You have to compare the loss of valid nonces to the higher efficiency because of the removed control flow in the kernel (all current GPUs dislike if/else and so on). I thought this tradeoff would be well worth it, but you could prove me wrong. I was thinking about a better way of writing the positive nonces into output, but that didn't work.
Any good ideas for that part of the kernel will be a big plus!
After looking at the code more carefully your method is only problematic if more than 1 vector component returns a valid nonce. The odds of this happening are EXTREMELY small, since you would have to find more than 1 valid hash in a range of only 2 or 4 hashes.
That said, I have devised a way to remove the if(nonce) control structure entirely.
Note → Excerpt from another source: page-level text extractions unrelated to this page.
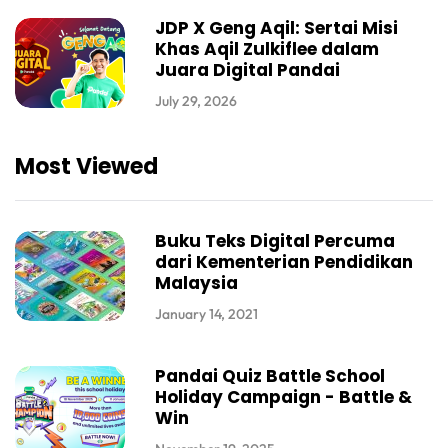
JDP X Geng Aqil: Sertai Misi
Khas Aqil Zulkiflee dalam
Juara Digital Pandai
July 29, 2026
Most Viewed
Buku Teks Digital Percuma
dari Kementerian Pendidikan
Malaysia
January 14, 2021
Pandai Quiz Battle School
Holiday Campaign - Battle &
Win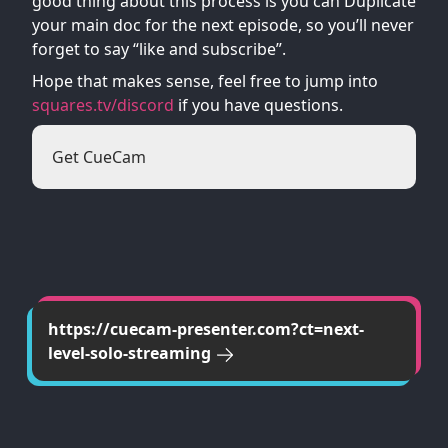
good thing about this process is you can Duplicate
your main doc for the next episode, so you’ll never
forget to say “like and subscribe”.
Hope that makes sense, feel free to jump into
squares.tv/discord
if you have questions.
Get CueCam
https://cuecam-presenter.com?ct=next-
level-solo-streaming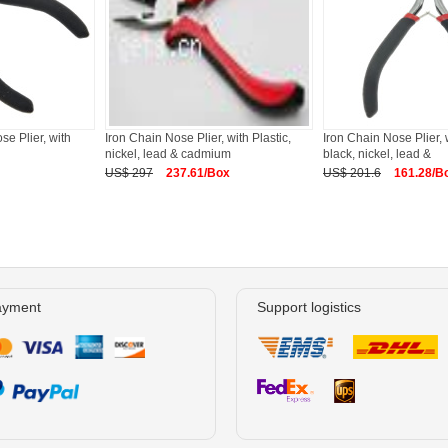
se Plier, with
Iron Chain Nose Plier, with Plastic,
Iron Chain Nose Plier, w
nickel, lead & cadmium
black, nickel, lead &
US$ 297
237.61/Box
US$ 201.6
161.28/B
ayment
Support logistics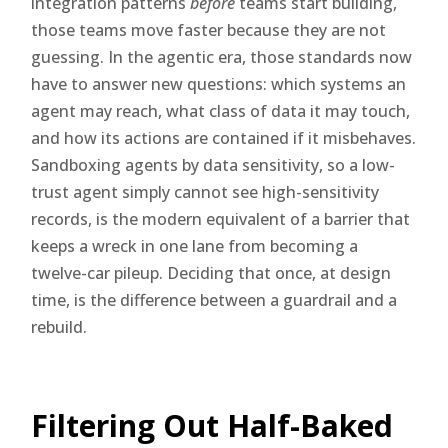
integration patterns
before
teams start building,
those teams move faster because they are not
guessing. In the agentic era, those standards now
have to answer new questions: which systems an
agent may reach, what class of data it may touch,
and how its actions are contained if it misbehaves.
Sandboxing agents by data sensitivity, so a low-
trust agent simply cannot see high-sensitivity
records, is the modern equivalent of a barrier that
keeps a wreck in one lane from becoming a
twelve-car pileup. Deciding that once, at design
time, is the difference between a guardrail and a
rebuild.
Filtering Out Half-Baked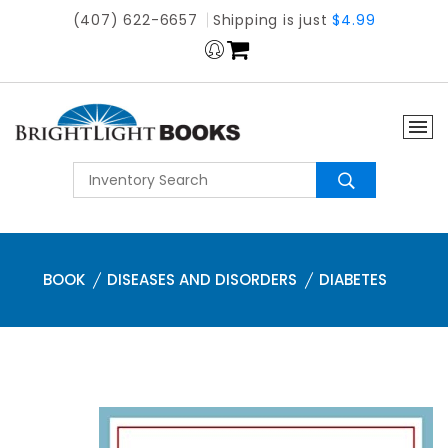
(407) 622-6657
Shipping is just
$4.99
BOOK
DISEASES AND DISORDERS
DIABETES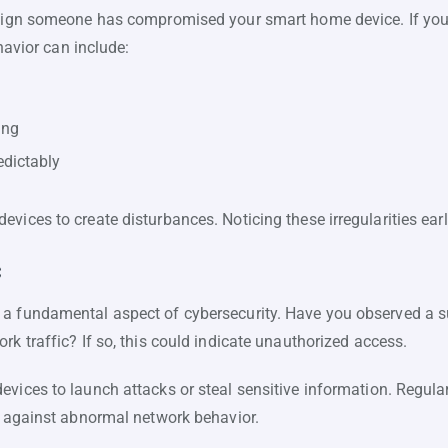
 sign someone has compromised your smart home device. If your d
ehavior can include:
ing
edictably
vices to create disturbances. Noticing these irregularities ear
c
 a fundamental aspect of cybersecurity. Have you observed a 
rk traffic? If so, this could indicate unauthorized access.
vices to launch attacks or steal sensitive information. Regularl
nt against abnormal network behavior.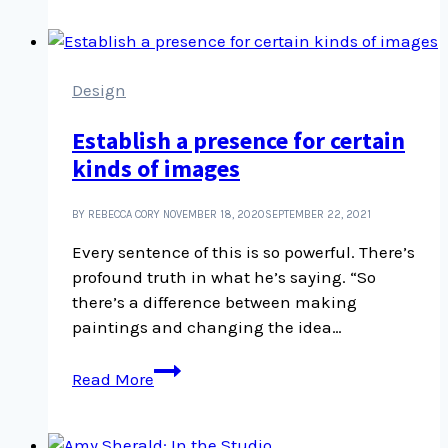
“Nobody
is
normal”
Design
Establish a presence for certain
kinds of images
BY REBECCA CORY
NOVEMBER 18, 2020
SEPTEMBER 22, 2021
Every sentence of this is so powerful. There’s
profound truth in what he’s saying. “So
there’s a difference between making
paintings and changing the idea…
Establish
Read More
a
presence
for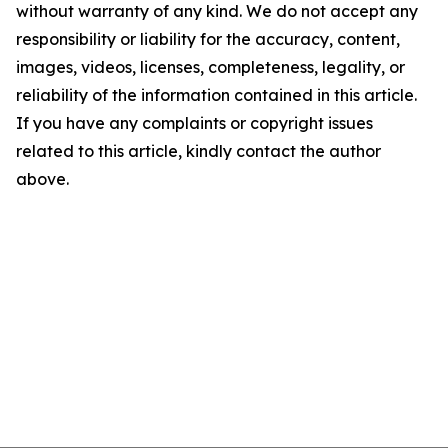
without warranty of any kind. We do not accept any
responsibility or liability for the accuracy, content,
images, videos, licenses, completeness, legality, or
reliability of the information contained in this article.
If you have any complaints or copyright issues
related to this article, kindly contact the author
above.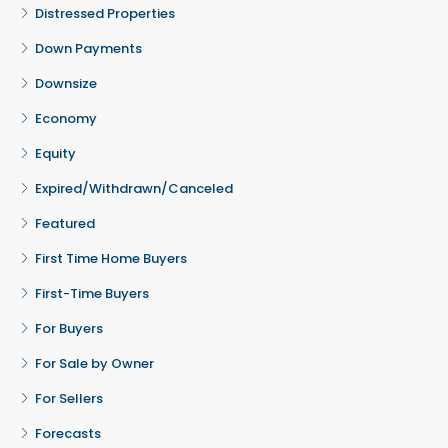
Distressed Properties
Down Payments
Downsize
Economy
Equity
Expired/Withdrawn/Canceled
Featured
First Time Home Buyers
First-Time Buyers
For Buyers
For Sale by Owner
For Sellers
Forecasts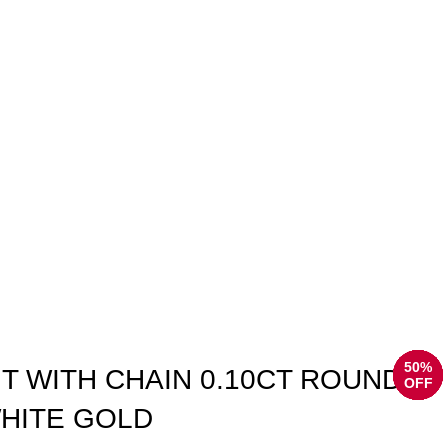
50%
50%
50%
50%
50%
50%
50%
50%
T WITH CHAIN 0.10CT ROUND
OFF
OFF
OFF
OFF
OFF
OFF
OFF
OFF
HITE GOLD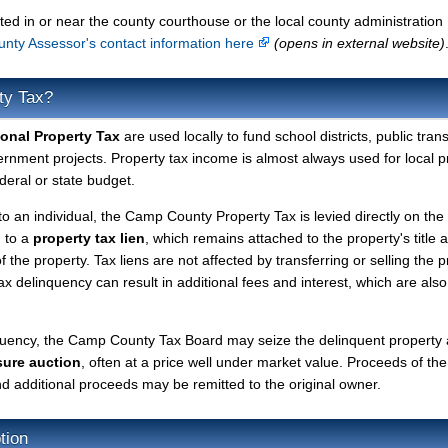
ted in or near the county courthouse or the local county administration
ty Assessor's contact information here
(opens in external website)
ty Tax?
onal Property Tax
are used locally to fund school districts, public tran
ernment projects. Property tax income is almost always used for local p
deral or state budget.
to an individual, the Camp County Property Tax is levied directly on the
d to a
property tax lien
, which remains attached to the property's title a
f the property. Tax liens are not affected by transferring or selling the p
tax delinquency can result in additional fees and interest, which are also
nquency, the Camp County Tax Board may seize the delinquent property
sure auction
, often at a price well under market value. Proceeds of the
 and additional proceeds may be remitted to the original owner.
tion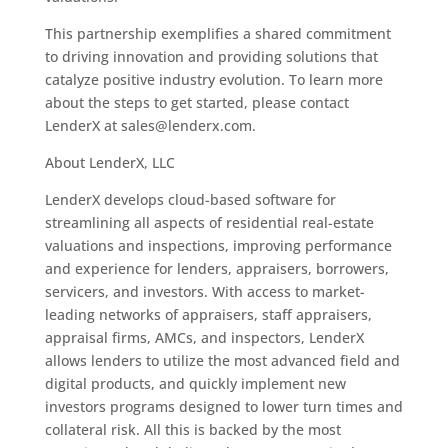
This partnership exemplifies a shared commitment
to driving innovation and providing solutions that
catalyze positive industry evolution. To learn more
about the steps to get started, please contact
LenderX at sales@lenderx.com.
About LenderX, LLC
LenderX develops cloud-based software for
streamlining all aspects of residential real-estate
valuations and inspections, improving performance
and experience for lenders, appraisers, borrowers,
servicers, and investors. With access to market-
leading networks of appraisers, staff appraisers,
appraisal firms, AMCs, and inspectors, LenderX
allows lenders to utilize the most advanced field and
digital products, and quickly implement new
investors programs designed to lower turn times and
collateral risk. All this is backed by the most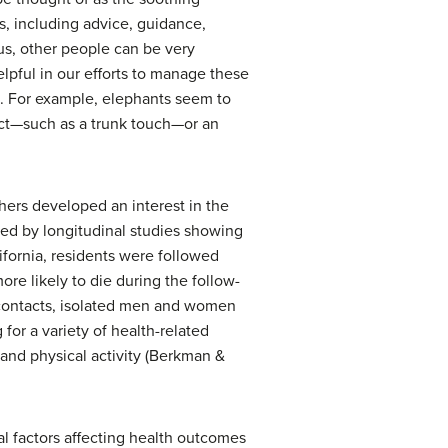
s, including advice, guidance,
us, other people can be very
lpful in our efforts to manage these
s. For example, elephants seem to
act—such as a trunk touch—or an
chers developed an interest in the
led by longitudinal studies showing
ifornia, residents were followed
re likely to die during the follow-
 contacts, isolated men and women
 for a variety of health-related
 and physical activity (Berkman &
l factors affecting health outcomes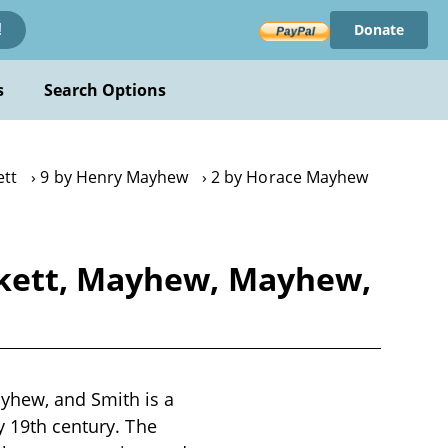
Donate
!
s
Search Options
ett
9 by Henry Mayhew
2 by Horace Mayhew
ckett, Mayhew, Mayhew,
yhew, and Smith is a
y 19th century. The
This makes a couple assumptions:
1. Control flow instructions have a large clock cycle penalty regardless of the branch taken (so you get 44 cycle penalty on Cypress and Cayman regardless of if H == 0)
2. Writing values to output for every nonce even if the nonce is invalid does not incur a significant clock cycle cost relative to the control flow instructions. (ideally <10 clocks, but if it's below ~30 the code below will still be faster than the current code)
1. OR the low 16-bits of H against the high 16 bits
2. Take the resulting 16-bit number and OR the low 8 bits against the high 8-bits
3. Take the resulting 8-bit number and OR the low 4 bits against the high 4-bits
4. Take the resulting 4-bit number and OR the low 2 bits against the high 2-bits
5. Take the resulting 2-bit number and NOR the first bit against the second bit
6. do bitwise AND of the resulting 1-bit number against the nonce
7. take the result from #6 and XOR the low 16-bits against the high 16-bits
8. take the resulting 16-bit number from #7 and OR the low 8-bits against the high 8-bits
9. store the result by doing output[OUTPUT_SIZE] = OUTPUT[result of #8] = nonce
Steps 1-5 create a single bit indicating if the nonce meets H == 0. When you bitwise AND this against the nonce in step 6 you will get 0 for any invalid nonces and for valid nonces you will just get the nonce again. (1 AND X = X)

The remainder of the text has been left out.